In Karen Swensen's poignant and pointed documentary, which shows the before, during, and after of Katrina, it all comes back -- the roof-high waters, the uprooted trees, the floating bodies. ``Katrina: A Flood of Tears" has a quiet authority, narrated by someone who was there. This story is personal, not a polemic like Spike Lee's HBO documentary. There are no talking heads, no Jesse Jacksons, Sean Penns, or Anderson Coopers rowing down the streets, trailed by cameras.
It's Katrina writ small, and the viewer trusts Swensen, a news anchor who joined NECN in February, with the subject. She is not some bold-faced name helicoptering in for a live shot; as a New Orleans news anchor at the time, she reported on the hurricane for days on end, fleeing from one makeshift studio to another as the flood waters rose and her police officer husband worked the embattled Superdome.

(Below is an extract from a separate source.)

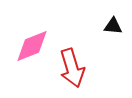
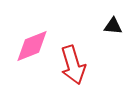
red arrow: moved 1 px right, 3 px up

What she attempts to do in this hour long film is tell her own story while weaving in a handful of other survivors' tales. Swensen's home was swamped, her possessions lost, her family separated. Her beloved dog died, and one of her friends -- the police department spokesman -- committed suicide in the storm's aftermath.

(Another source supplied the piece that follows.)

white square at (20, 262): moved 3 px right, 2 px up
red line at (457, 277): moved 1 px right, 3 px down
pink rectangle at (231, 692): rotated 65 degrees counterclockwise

Swensen could have lapsed into the maudlin, but her tone manages to stay unsentimental as she shows footage of packing her toddler off to relatives just before the hurricane hits, and after, as she and her husband take photos -- for insurance purposes -- of their ruined home.
She knows she's one of the lucky ones: There's someplace for her daughter to go, there's flood insurance. The family, though separated for a while, has a future.
The film deftly cuts to others much less fortunate and the result is a rich mosaic of scenes and voices. Swensen has the advantage of her own dramatic footage with shell-shocked survivors. Months later, she goes back to check on them. There's a black woman with a disabled husband and a house full of children and grandchildren in the impoverished Lower Ninth Ward who has lost everything. But a FEMA inspector has reported she doesn't have ``that much damage" -- even as Swensen's cameras pan over a mountain of debris.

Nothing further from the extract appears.